## The problem
Transcribe, word for word and without additions, each line below from the one containing "Ustensile pentru altoit" through the one containing "Accesorii furtun", both ends included.

Stored data entries:
--- START ---
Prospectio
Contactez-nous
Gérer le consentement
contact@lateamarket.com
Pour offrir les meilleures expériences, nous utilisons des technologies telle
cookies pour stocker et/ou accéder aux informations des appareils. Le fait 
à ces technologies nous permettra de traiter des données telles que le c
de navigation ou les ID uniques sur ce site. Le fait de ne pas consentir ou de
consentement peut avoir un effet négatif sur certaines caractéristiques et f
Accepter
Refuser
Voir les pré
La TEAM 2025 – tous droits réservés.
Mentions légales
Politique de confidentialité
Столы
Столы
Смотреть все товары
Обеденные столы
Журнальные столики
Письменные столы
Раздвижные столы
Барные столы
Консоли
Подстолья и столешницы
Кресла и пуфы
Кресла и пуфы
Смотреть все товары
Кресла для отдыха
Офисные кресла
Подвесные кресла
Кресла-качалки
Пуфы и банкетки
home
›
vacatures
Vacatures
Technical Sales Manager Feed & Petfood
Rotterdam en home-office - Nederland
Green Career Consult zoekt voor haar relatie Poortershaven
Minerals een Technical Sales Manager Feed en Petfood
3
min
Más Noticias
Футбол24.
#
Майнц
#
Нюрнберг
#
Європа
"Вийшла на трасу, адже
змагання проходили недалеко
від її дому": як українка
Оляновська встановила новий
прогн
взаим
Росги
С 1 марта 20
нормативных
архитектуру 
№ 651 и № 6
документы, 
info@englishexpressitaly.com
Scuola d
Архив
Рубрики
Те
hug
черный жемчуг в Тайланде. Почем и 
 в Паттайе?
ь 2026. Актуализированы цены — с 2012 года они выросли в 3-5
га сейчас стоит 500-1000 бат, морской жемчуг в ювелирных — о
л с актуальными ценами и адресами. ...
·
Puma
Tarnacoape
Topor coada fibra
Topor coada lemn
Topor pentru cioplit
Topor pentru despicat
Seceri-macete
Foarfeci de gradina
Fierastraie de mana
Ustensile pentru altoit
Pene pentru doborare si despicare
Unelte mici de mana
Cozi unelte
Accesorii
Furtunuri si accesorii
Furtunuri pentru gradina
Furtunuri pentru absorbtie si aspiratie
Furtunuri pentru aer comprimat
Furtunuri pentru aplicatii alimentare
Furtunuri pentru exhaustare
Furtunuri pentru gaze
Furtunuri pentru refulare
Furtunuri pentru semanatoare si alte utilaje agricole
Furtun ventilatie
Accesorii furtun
--- END ---
--- START ---
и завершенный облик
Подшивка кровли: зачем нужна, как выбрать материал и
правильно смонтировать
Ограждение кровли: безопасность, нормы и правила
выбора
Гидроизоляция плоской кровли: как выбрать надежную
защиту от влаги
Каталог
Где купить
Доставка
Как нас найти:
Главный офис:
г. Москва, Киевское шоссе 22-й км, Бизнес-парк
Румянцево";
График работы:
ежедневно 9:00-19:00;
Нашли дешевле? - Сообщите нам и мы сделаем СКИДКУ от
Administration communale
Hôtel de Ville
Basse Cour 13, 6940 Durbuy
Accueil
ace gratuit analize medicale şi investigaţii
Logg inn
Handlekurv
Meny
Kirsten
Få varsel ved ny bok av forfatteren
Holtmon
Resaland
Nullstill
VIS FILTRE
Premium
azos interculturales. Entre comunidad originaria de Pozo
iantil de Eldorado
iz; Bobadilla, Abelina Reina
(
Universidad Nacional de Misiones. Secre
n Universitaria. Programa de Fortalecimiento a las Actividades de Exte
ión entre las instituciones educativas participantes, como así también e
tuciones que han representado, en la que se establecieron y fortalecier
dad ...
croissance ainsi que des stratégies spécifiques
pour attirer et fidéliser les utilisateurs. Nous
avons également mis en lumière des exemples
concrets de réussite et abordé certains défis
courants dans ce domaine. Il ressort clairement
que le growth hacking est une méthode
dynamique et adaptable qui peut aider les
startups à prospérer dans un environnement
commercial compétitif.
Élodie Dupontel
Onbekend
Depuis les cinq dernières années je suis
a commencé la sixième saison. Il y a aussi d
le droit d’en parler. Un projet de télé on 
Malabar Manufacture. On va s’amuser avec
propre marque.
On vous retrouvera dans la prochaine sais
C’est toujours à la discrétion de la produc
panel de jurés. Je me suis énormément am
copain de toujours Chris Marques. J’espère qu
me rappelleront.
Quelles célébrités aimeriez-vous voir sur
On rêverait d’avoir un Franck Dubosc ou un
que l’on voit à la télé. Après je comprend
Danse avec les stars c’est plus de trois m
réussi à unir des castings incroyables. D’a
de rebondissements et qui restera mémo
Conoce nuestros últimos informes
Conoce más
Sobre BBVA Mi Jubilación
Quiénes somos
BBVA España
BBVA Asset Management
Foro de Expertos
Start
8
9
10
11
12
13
--- END ---
## Response to this exercise
Ustensile pentru altoit
Pene pentru doborare si despicare
Unelte mici de mana
Cozi unelte
Accesorii
Furtunuri si accesorii
Furtunuri pentru gradina
Furtunuri pentru absorbtie si aspiratie
Furtunuri pentru aer comprimat
Furtunuri pentru aplicatii alimentare
Furtunuri pentru exhaustare
Furtunuri pentru gaze
Furtunuri pentru refulare
Furtunuri pentru semanatoare si alte utilaje agricole
Furtun ventilatie
Accesorii furtun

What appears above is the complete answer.